From a very well known person you could probably also steal everything you need directly, if your purpose is to create damage.
You can read from a small distance, probably further than you can read an NFC tag with your phone. And you can automate both on a phone (OCR and NFC)
NFC chips can be locked. That means the data can't be overwritten. No matter the writer, nor its strength, you can't overwrite a passport's chip.
I suppose you could use an EMP - but that would ruin a lot more than just some trips.
There are also optional subprotocols that allow the chip to be authenticated (i.e. proof it knows a private key). These prevent copying valid signed data to a different chip.
But you could achieve much the same effect with a hammer.
I've seen crashes in PKCS#11 drivers when reading cards with malformed data. So, the possibility, in theory, is always there.
I read this article, but seems like any information about it is kind a omited.
Source: I have been working on a blockchain implementation in the past that was compatible with the cryptographic functions in an NFC passport. Basically using a standard NFC passport as a cold wallet.
Fun fact. The cryptographic system even differs per country.
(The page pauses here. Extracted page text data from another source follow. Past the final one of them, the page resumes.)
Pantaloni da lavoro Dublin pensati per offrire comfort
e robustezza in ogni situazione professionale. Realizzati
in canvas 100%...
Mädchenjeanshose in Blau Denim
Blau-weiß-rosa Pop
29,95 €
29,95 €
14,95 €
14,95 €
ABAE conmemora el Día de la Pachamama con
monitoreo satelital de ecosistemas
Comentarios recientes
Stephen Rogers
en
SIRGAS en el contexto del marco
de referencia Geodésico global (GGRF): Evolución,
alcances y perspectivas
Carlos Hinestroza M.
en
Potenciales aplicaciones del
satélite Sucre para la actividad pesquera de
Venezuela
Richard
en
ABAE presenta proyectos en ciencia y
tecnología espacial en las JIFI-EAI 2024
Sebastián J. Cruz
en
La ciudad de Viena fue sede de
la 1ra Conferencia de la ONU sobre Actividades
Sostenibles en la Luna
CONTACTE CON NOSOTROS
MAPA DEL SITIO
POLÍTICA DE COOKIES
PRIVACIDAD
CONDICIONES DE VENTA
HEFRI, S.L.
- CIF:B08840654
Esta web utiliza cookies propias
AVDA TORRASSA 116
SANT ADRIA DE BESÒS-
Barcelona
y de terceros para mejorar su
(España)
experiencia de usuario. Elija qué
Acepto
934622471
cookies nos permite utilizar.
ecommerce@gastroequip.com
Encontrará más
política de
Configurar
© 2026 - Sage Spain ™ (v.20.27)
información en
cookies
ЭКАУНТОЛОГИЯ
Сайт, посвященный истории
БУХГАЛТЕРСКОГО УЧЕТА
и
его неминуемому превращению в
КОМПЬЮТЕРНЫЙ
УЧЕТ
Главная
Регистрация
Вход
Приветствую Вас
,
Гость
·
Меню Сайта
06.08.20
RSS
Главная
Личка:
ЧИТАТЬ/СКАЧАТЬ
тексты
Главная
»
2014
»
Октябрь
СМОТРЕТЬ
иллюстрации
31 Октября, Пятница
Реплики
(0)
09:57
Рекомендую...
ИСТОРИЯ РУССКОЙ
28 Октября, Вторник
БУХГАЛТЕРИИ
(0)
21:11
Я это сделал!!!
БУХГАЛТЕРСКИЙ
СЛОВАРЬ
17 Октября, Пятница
E.g. the Dutch don't trust the NIST elliptic curves so use the brainpool curves instead. Some other countries are still using RSA iirc.
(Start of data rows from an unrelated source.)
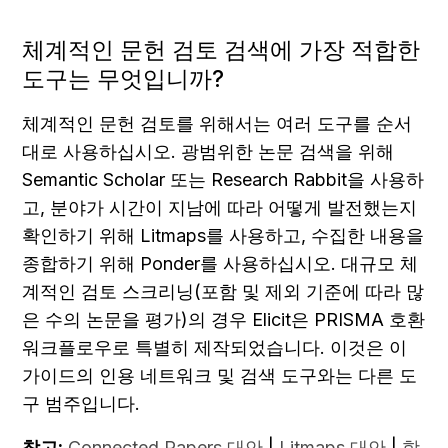
체계적인 문헌 검토 검색에 가장 적합한 
도구는 무엇입니까?
체계적인 문헌 검토를 위해서는 여러 도구를 순서
대로 사용하십시오. 광범위한 논문 검색을 위해 
Semantic Scholar 또는 Research Rabbit을 사용하
고, 분야가 시간이 지남에 따라 어떻게 발전했는지 
확인하기 위해 Litmaps를 사용하고, 수집한 내용을 
종합하기 위해 Ponder를 사용하십시오. 대규모 체
계적인 검토 스크리닝(포함 및 제외 기준에 따라 많
은 수의 논문을 평가)의 경우 Elicit은 PRISMA 호환 
워크플로우로 특별히 제작되었습니다. 이것은 이 
가이드의 인용 네트워크 및 검색 도구와는 다른 도
구 범주입니다.
참고:
Connected Papers 대안
 | 
Litmaps 대안
 | 
학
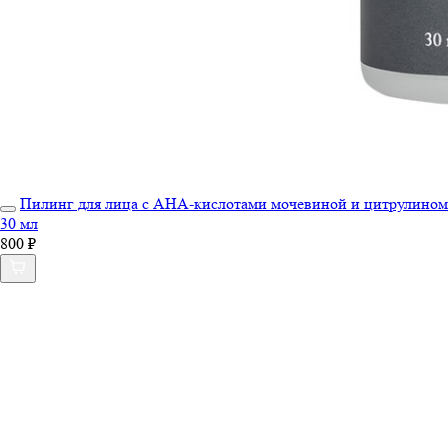
Пилинг для лица с АНА-кислотами мочевиной и цитрулином
30 мл
800 ₽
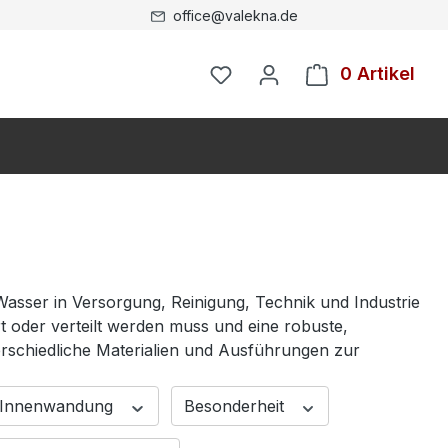
office@valekna.de
0 Artikel
Wasser in Versorgung, Reinigung, Technik und Industrie
ert oder verteilt werden muss und eine robuste,
erschiedliche Materialien und Ausführungen zur
Innenwandung
Besonderheit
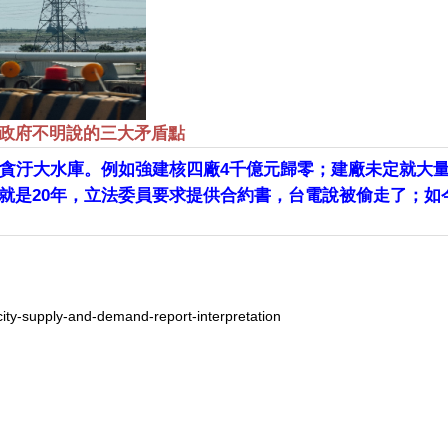
政府不明說的三大矛盾點
貪汙大水庫。例如強建核四廠4千億元歸零；建廠未定就大
就是20年，立法委員要求提供合約書，台電說被偷走了；如
icity-supply-and-demand-report-interpretation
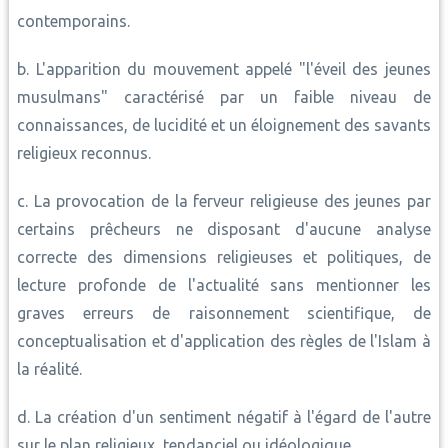
contemporains.
b. L'apparition du mouvement appelé "l'éveil des jeunes
musulmans" caractérisé par un faible niveau de
connaissances, de lucidité et un éloignement des savants
religieux reconnus.
c. La provocation de la ferveur religieuse des jeunes par
certains prêcheurs ne disposant d'aucune analyse
correcte des dimensions religieuses et politiques, de
lecture profonde de l'actualité sans mentionner les
graves erreurs de raisonnement scientifique, de
conceptualisation et d'application des règles de l'Islam à
la réalité.
d. La création d'un sentiment négatif à l'égard de l'autre
sur le plan religieux, tendanciel ou idéologique.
Actual validation methods would be actually cool to read about. Since if we ignore legal diffuculties of storing the data then we can actually use passport cryptography as something like actual proof-of-human without pesky 3rd-parties.
https://www.icao.int/publications/documents/9303_p10_cons_en...
https://www.icao.int/publications/documents/9303_p11_cons_en...
But please keep in mind that this is just the spec for how it's supposed to be implemented. Real world implementations of it have lots of creative interpretations of the spec in addition to straight bugs in their implementations, so if you're going to write software that has to work with various different documents issued by various governments, you'll have many fun debugging sessions :)
https://pastebin.com/k0Tty22a
My Dutch driver's licence has a single MRZ-like line across the bottom. It seems to encode the country and licence number but I can't make any sense of the rest of the line. Anyone have any leads?